Ford International Professor of Political Science
Director, CIS Security Studies Program, MIT

Barry R. Posen serves on the Executive Committee of Seminar XXI, an educational program for senior military officers, government officials and business executives in the national security policy community. He has written two books, Inadvertent Escalation: Conventional War and Nuclear Risks and The Sources of Military Doctrine, which won two awards: The American Political Science Association's Woodrow Wilson Foundation Book Award, and Ohio State University's Edward J. Furniss Jr. Book Award.

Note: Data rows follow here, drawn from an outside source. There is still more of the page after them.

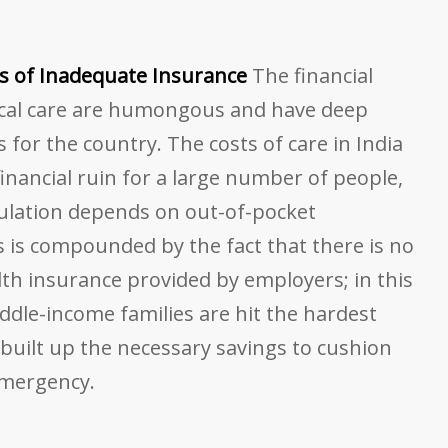
s of Inadequate Insurance
The financial
ical care are humongous and have deep
 for the country. The costs of care in India
inancial ruin for a large number of people,
pulation depends on out-of-pocket
s is compounded by the fact that there is no
th insurance provided by employers; in this
ddle-income families are hit the hardest
built up the necessary savings to cushion
emergency.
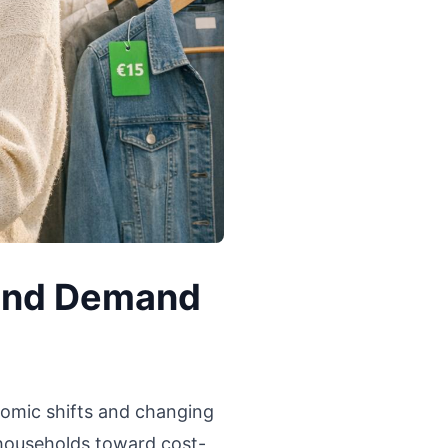
and Demand
omic shifts and changing
 households toward cost-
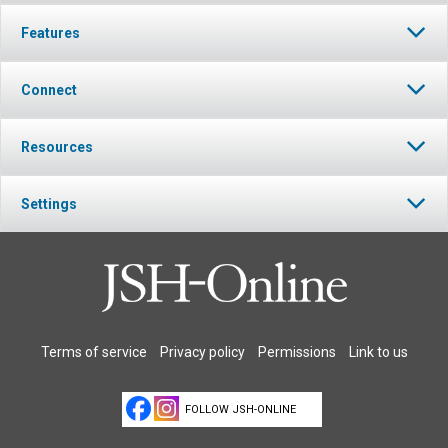
Features
Connect
Resources
Settings
Terms of service
Privacy policy
Permissions
Link to us
FOLLOW JSH-ONLINE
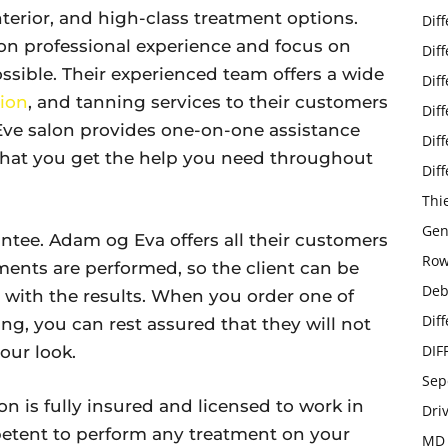
nterior, and high-class treatment options.
Dif
on professional experience and focus on
Dif
ossible. Their experienced team offers a wide
Dif
ion
, and tanning services to their customers
Dif
 Eve salon provides one-on-one assistance
Dif
g that you get the help you need throughout
Dif
Thi
Gen
antee. Adam og Eva offers all their customers
Row
ments are performed, so the client can be
Deb
ed with the results. When you order one of
Dif
yling, you can rest assured that they will not
DIF
our look.
Sep
on is fully insured and licensed to work in
Dri
etent to perform any treatment on your
MD 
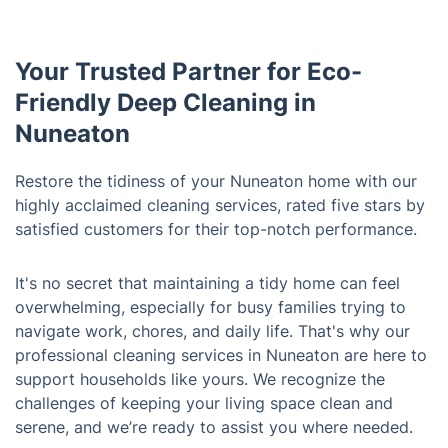
Your Trusted Partner for Eco-
Friendly Deep Cleaning in
Nuneaton
Restore the tidiness of your Nuneaton home with our
highly acclaimed cleaning services, rated five stars by
satisfied customers for their top-notch performance.
It's no secret that maintaining a tidy home can feel
overwhelming, especially for busy families trying to
navigate work, chores, and daily life. That's why our
professional cleaning services in Nuneaton are here to
support households like yours. We recognize the
challenges of keeping your living space clean and
serene, and we’re ready to assist you where needed.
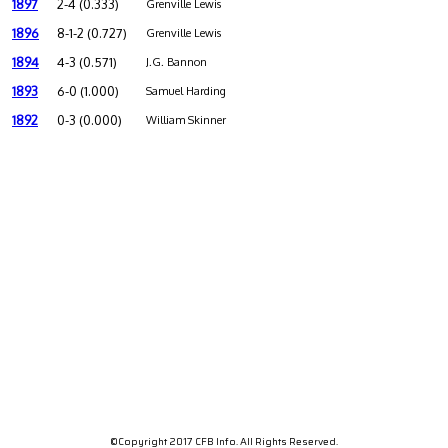
1897
2-4 (0.333)
Grenville Lewis
1896
8-1-2 (0.727)
Grenville Lewis
1894
4-3 (0.571)
J.G. Bannon
1893
6-0 (1.000)
Samuel Harding
1892
0-3 (0.000)
William Skinner
©Copyright 2017 CFB Info. All Rights Reserved.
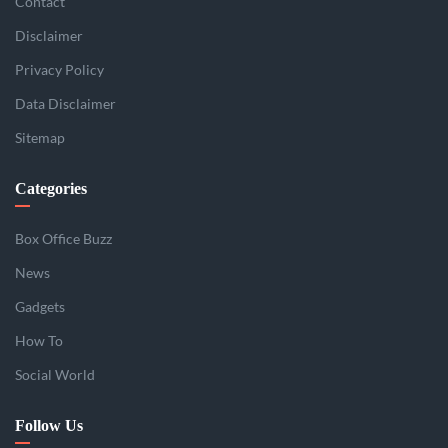
Contact
Disclaimer
Privacy Policy
Data Disclaimer
Sitemap
Categories
Box Office Buzz
News
Gadgets
How To
Social World
Follow Us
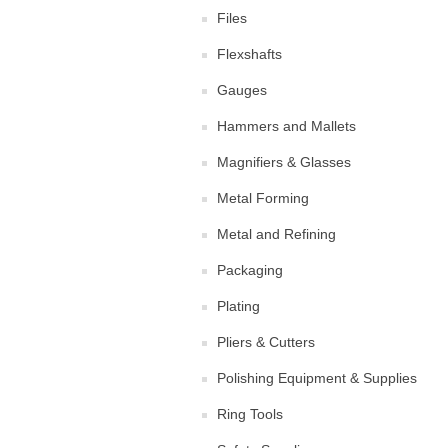
Files
Flexshafts
Gauges
Hammers and Mallets
Magnifiers & Glasses
Metal Forming
Metal and Refining
Packaging
Plating
Pliers & Cutters
Polishing Equipment & Supplies
Ring Tools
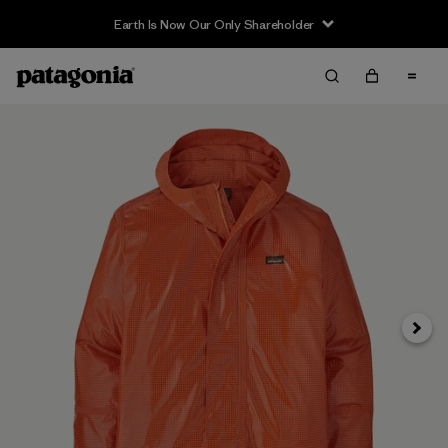
Earth Is Now Our Only Shareholder
Siguie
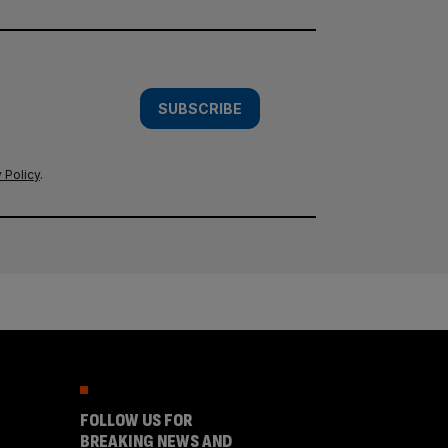
SUBSCRIBE
 Policy
.
FOLLOW US FOR
BREAKING NEWS AND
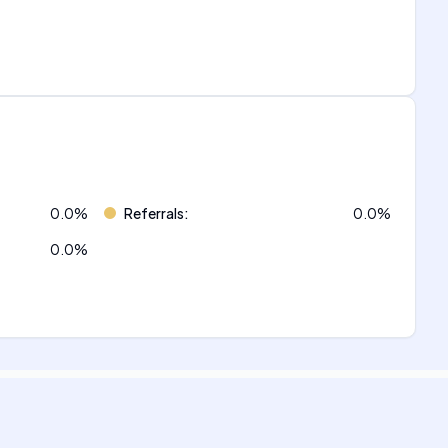
0.0
%
Referrals
:
0.0
%
0.0
%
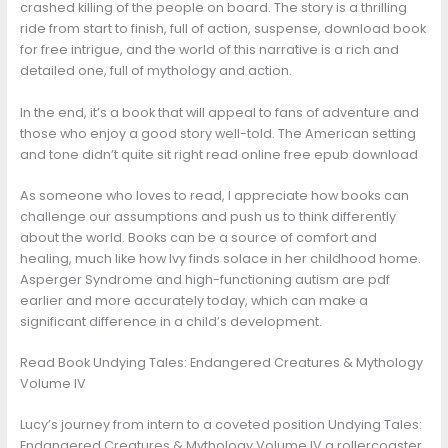
crashed killing of the people on board. The story is a thrilling
ride from start to finish, full of action, suspense, download book
for free intrigue, and the world of this narrative is a rich and
detailed one, full of mythology and action.
In the end, it’s a book that will appeal to fans of adventure and
those who enjoy a good story well-told. The American setting
and tone didn’t quite sit right read online free epub download
As someone who loves to read, I appreciate how books can
challenge our assumptions and push us to think differently
about the world. Books can be a source of comfort and
healing, much like how Ivy finds solace in her childhood home.
Asperger Syndrome and high-functioning autism are pdf
earlier and more accurately today, which can make a
significant difference in a child’s development.
Read Book Undying Tales: Endangered Creatures & Mythology
Volume IV
Lucy’s journey from intern to a coveted position Undying Tales:
Endangered Creatures & Mythology Volume IV a rollercoaster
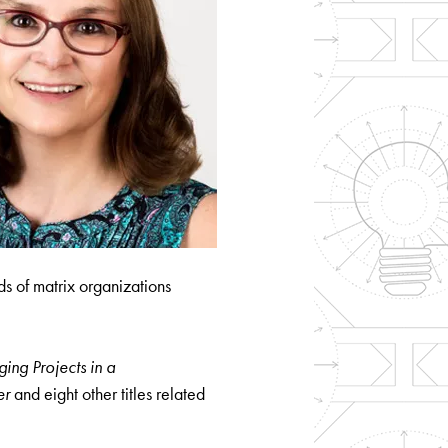
s of matrix organizations
ng Projects in a
er
and eight other titles related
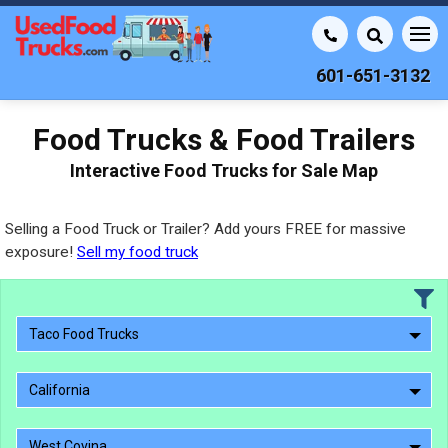
601-651-3132
Food Trucks & Food Trailers
Interactive Food Trucks for Sale Map
Selling a Food Truck or Trailer? Add yours FREE for massive
exposure!
Sell my food truck
Taco Food Trucks
California
West Covina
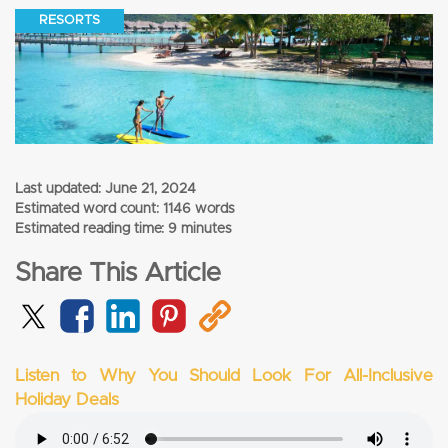
RESORTS
Last updated:
June 21, 2024
Estimated word count: 1146 words
Estimated reading time: 9 minutes
Share This Article
Listen to Why You Should Look For All-Inclusive
Holiday Deals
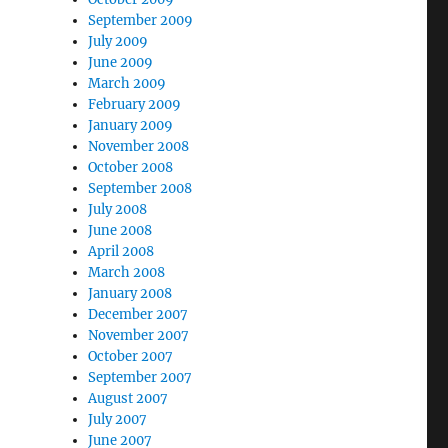
September 2009
July 2009
June 2009
March 2009
February 2009
January 2009
November 2008
October 2008
September 2008
July 2008
June 2008
April 2008
March 2008
January 2008
December 2007
November 2007
October 2007
September 2007
August 2007
July 2007
June 2007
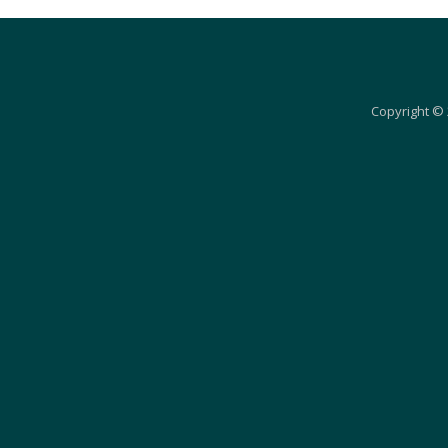
Copyright ©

Posen is also the author of numerous articles, including "The Case for Restraint," The American Interest, (November/December 2007) and “Command of the Commons: The Military Foundation of U.S. Hegemony,” International Security, (Summer, 2003.) He has been a Council on Foreign Relations International Affairs Fellow; Rockefeller Foundation International Affairs Fellow; Guest Scholar at the Center for Strategic and International Studies; Woodrow Wilson Center Fellow, Smithsonian Institution; and most recently, Transatlantic Fellow of the German Marshall Fund of the United States. Posen's current research interests include U.S. national security policy, the security policy of the European Union, the organization and employment of military force, great power intervention into civil conflicts, and innovation in the U.S. Army, 1970-1980.

Carol Saivetz

Visiting Scholar, Center for International Studies, MIT
Research Associate, Davis Center for Russian and Eurasian Studies, Harvard University

Carol Saivetz has written widely on Soviet and now Russian foreign policy issues and is currently working on a book on Putin’s foreign policy.

Taylor Fravel

Cecil and Ida Green Career Development
Associate Professor of Political Science
Member, CIS Security Studies Program, MIT

M. Taylor Fravel studies international relations, with a focus on international security, China and East Asia. His publications have appeared in International Security, Foreign Affairs, The China Quarterly, The Washington Quarterly, Journal of Strategic Studies, Armed Forces & Society, Current History, and Asian Survey as well as in edited volumes. His book, Strong Borders, Secure Nation: Cooperation and Conflict in China’s Territorial Disputes will be published by Princeton University Press in 2008.

Taylor is a graduate of Middlebury College and Stanford University, where he received his PhD. He has been a Postdoctoral Fellow at the Olin Institute for Strategic Studies at Harvard University, a Predoctoral Fellow the Center for International Security and Cooperation at Stanford University, a fellow with the Princeton-Harvard China and the World Program and a Visiting Scholar at the American Academy of Arts and Sciences. He also has graduate degrees from the London School of Economics and Oxford University, where he was a Rhodes Scholar.